Никаких гудков. Сразу же голос, негромкий и усталый:
– Слушаю вас…
– Добрый
день, – тихо сказал Болгарин, и любой, увидевший его сейчас, поразился бы, заметив на его лицо робость. – Узнаете?– Естественно, – донеслось издалека.
– Тут вот какое дело…
Разговор длился минуту, может быть, полторы. Никак не более.
Когда же аппарат звякнул, возвестив об окончании беседы, Эдвард Юсифович Гуриэли, почетный гражданин и безвыездный обитатель Татуанги, Симнела, Конхобара, Ерваана, Ерваала, Ерваама, Бомборджи, Зульфикары, Старой Земли и еще сотни планет, входящих в Федерацию, покачал головой и, не прикасаясь руками, задумчиво сломал случайно оказавшийся перед глазами карандаш.
Надвое. Опять надвое. Снова надвое. Еще раз надвое. И еще…
Занятие, разумеется, бессмысленное. Даже вредное, поскольку карандаш был совсем новый и мог пригодиться, но думать помогает.
Он не был удивлен звонком. Напротив, шеф секьюрити концерна «Смирнов, Смирнофф и Худис, Лтд» был одним из очень немногих лиц, заслуживших право звонить в случае нужды по этому номеру. И к чести его, единственным, ни разу еще этим правом не воспользовавшимся. Уже по этой причине господин Гуриэли заведомо обязан был выполнить его просьбу.
Но в том-то и дело, что просил звонивший почти невозможного!
Именно так: почти. Поскольку ничего невозможного категорически для Эдварда Юсифовича, по крайней мере, в пределах данной Галактики не было. Лично он, правда, испытывал некоторые сомнения по поводу воскрешения мертвецов, но экспериментировать поостерегся, всерьез опасаясь последствий удачного окончания опытов. Возможно, когда-нибудь после, на досуге, и стоит попробовать. Но не теперь.
Ему уже и без того по самое горло хватало глупых сплетен, слухов и никому не нужных домыслов.
К примеру, сколько бы раз ни опровергала его пресс-служба эту несусветную чушь, но время от времени появлялись горластые кретины, взахлеб доказывающие доверчивым простакам, что некогда Эдвард Юсифович был Словом. Вы можете себе представить? Просто Словом, и ничем больше, поскольку, по вывернутой наизнанку логике этих идиотов, в те далекие времена ничего больше и не было…
Каково?
А чего стоили грязные пересуды и намеки, впрямую оскорбляющие его семью, бросающие тень на доброе имя мамы и грязно порочащие ни в чем не повинного папашу, честно отработавшего у верстака всю жизнь?..
В былые дни Эдвард Юсифович горячился, пытался судиться с болтунами, возражать, доказывать что-то с документами в руках.

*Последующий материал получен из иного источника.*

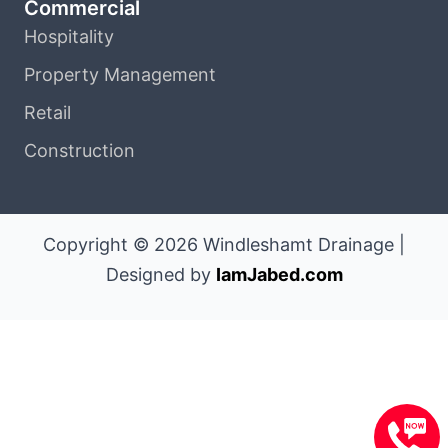
Commercial
Hospitality
Property Management
Retail
Construction
Copyright © 2026 Windleshamt Drainage |
Designed by
IamJabed.com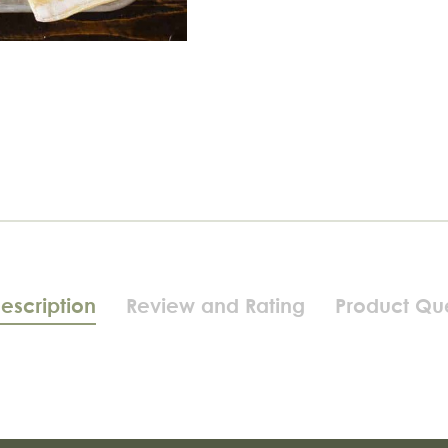
escription
Review and Rating
Product Qu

Но с некоторых пор просто-напросто запретил пресс-секретарям тратить драгоценное время на сочинение бесполезных опровержений.
И запретив, увидел, что это хорошо.
Что именно так и следовало поступить с самого начала.
Все равно ведь на всякий роток не накинешь платок, а злые языки, каждому известно, страшнее пистолета. Сам-то господин Гуриэли твердо знал: он такой же человек, как и все остальные. С той только разницей, что именно он, а не кто-то другой с самых первых дней жизни посвятил всего себя без остатка напряженному и плодотворному труду на благо всего человечества.